[Source records]
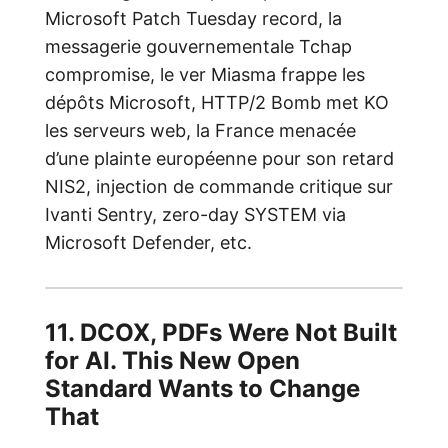
Microsoft Patch Tuesday record, la
messagerie gouvernementale Tchap
compromise, le ver Miasma frappe les
dépôts Microsoft, HTTP/2 Bomb met KO
les serveurs web, la France menacée
d’une plainte européenne pour son retard
NIS2, injection de commande critique sur
Ivanti Sentry, zero-day SYSTEM via
Microsoft Defender, etc.
11. DCOX, PDFs Were Not Built
for AI. This New Open
Standard Wants to Change
That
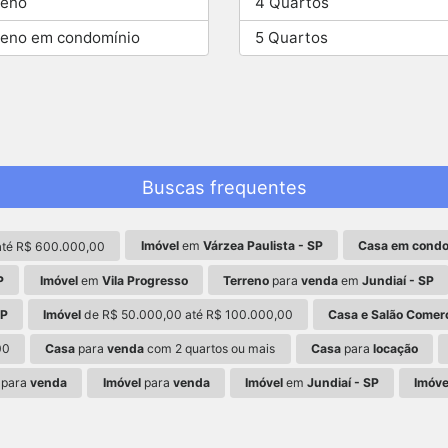
reno
4 Quartos
reno em condomínio
5 Quartos
Buscas frequentes
Imóvel
em
Várzea Paulista - SP
Casa em condo
té R$ 600.000,00
P
Imóvel
em
Vila Progresso
Terreno
para
venda
em
Jundiaí - SP
SP
Imóvel
de R$ 50.000,00 até R$ 100.000,00
Casa e Salão Comerc
00
Casa
para
venda
com 2 quartos ou mais
Casa
para
locação
para
venda
Imóvel
para
venda
Imóvel
em
Jundiaí - SP
Imóve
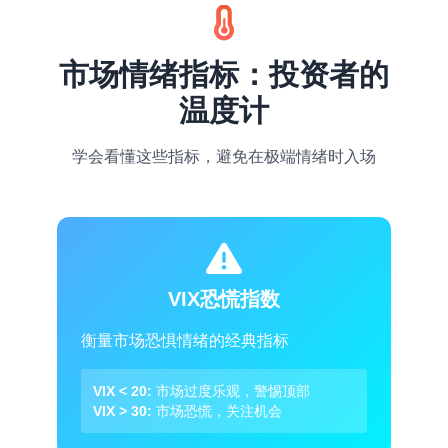
市场情绪指标：投资者的
温度计
学会看懂这些指标，避免在极端情绪时入场
VIX恐慌指数
衡量市场恐惧情绪的经典指标
VIX < 20:
市场过度乐观，警惕顶部
VIX > 30:
市场恐慌，关注机会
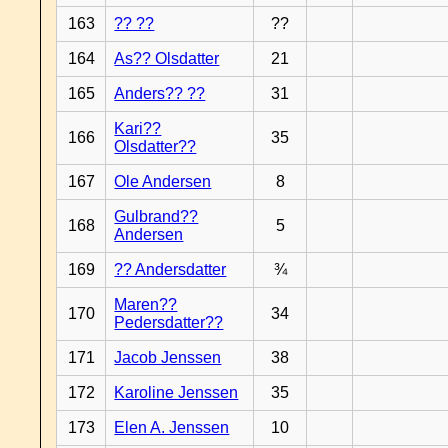
163
?? ??
??
164
As?? Olsdatter
21
165
Anders?? ??
31
Kari??
166
35
Olsdatter??
167
Ole Andersen
8
Gulbrand??
168
5
Andersen
169
?? Andersdatter
¾
Maren??
170
34
Pedersdatter??
171
Jacob Jenssen
38
172
Karoline Jenssen
35
173
Elen A. Jenssen
10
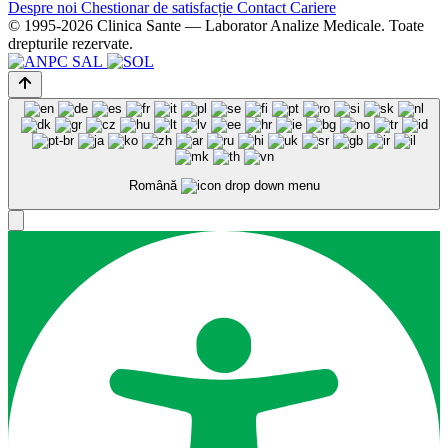
Despre noi
Chestionar de satisfacție
Contact
Cariere
© 1995-2026 Clinica Sante — Laborator Analize Medicale. Toate
drepturile rezervate.
Română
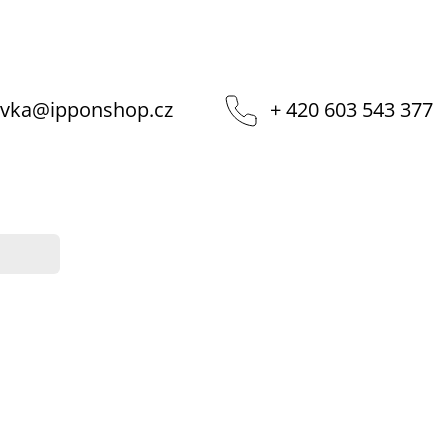
vka
@
ipponshop.cz
+ 420 603 543 377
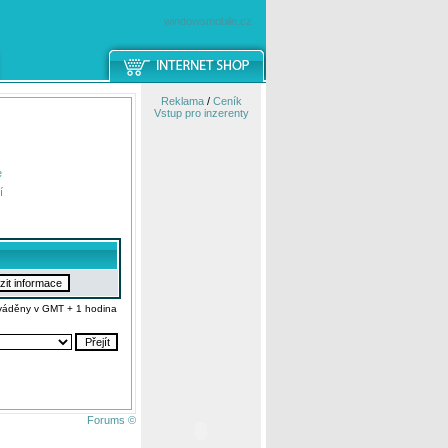
windowsmobile.cz
Reklama
/
Ceník
Vstup pro inzerenty
e
í
váděny v GMT + 1 hodina
Forums ©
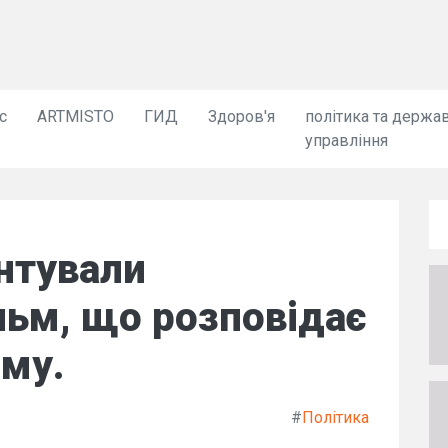
с
ARTMISTO
ГИД
Здоров'я
політика та держа
управління
ентували
льм, що розповідає
иму.
#
Політика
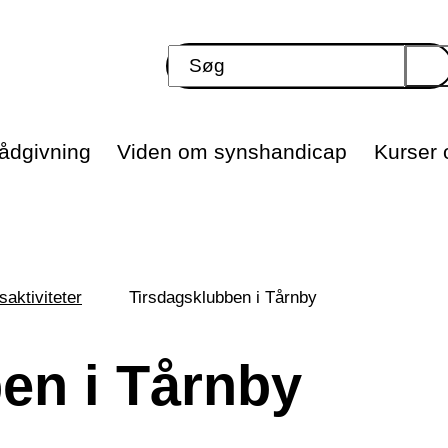
ådgivning
Viden om synshandicap
Kurser o
saktiviteter
Tirsdagsklubben i Tårnby
en i Tårnby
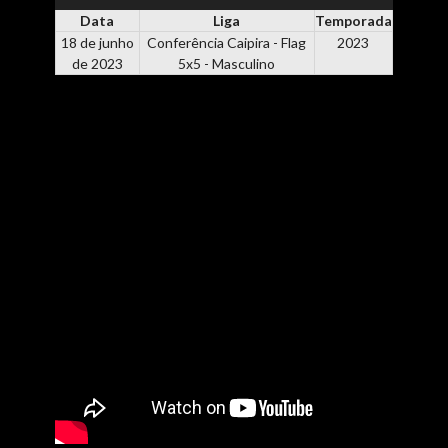
Data
Liga
Temporada
18 de junho
Conferência Caipira - Flag
2023
de 2023
5x5 - Masculino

## Work instruction
Copy word for word the lines of the records above from the one with "Standard Wants to Change" up to and including the one with "603 543 377". Skip the pictures.

## Exercise output
Standard Wants to Change
That
reno
4 Quartos
reno em condomínio
5 Quartos
Buscas frequentes
Imóvel
em
Várzea Paulista - SP
Casa em condo
té R$ 600.000,00
P
Imóvel
em
Vila Progresso
Terreno
para
venda
em
Jundiaí - SP
SP
Imóvel
de R$ 50.000,00 até R$ 100.000,00
Casa e Salão Comerc
00
Casa
para
venda
com 2 quartos ou mais
Casa
para
locação
para
venda
Imóvel
para
venda
Imóvel
em
Jundiaí - SP
Imóve
市场情绪指标：投资者的
温度计
学会看懂这些指标，避免在极端情绪时入场
VIX恐慌指数
衡量市场恐惧情绪的经典指标
VIX < 20:
市场过度乐观，警惕顶部
VIX > 30:
市场恐慌，关注机会
163
?? ??
??
164
As?? Olsdatter
21
165
Anders?? ??
31
Kari??
166
35
Olsdatter??
167
Ole Andersen
8
Gulbrand??
168
5
Andersen
169
?? Andersdatter
¾
Maren??
170
34
Pedersdatter??
171
Jacob Jenssen
38
172
Karoline Jenssen
35
173
Elen A. Jenssen
10
Despre noi
Chestionar de satisfacție
Contact
Cariere
© 1995-2026 Clinica Sante — Laborator Analize Medicale. Toate
drepturile rezervate.
Română
vka
@
ipponshop.cz
+ 420 603 543 377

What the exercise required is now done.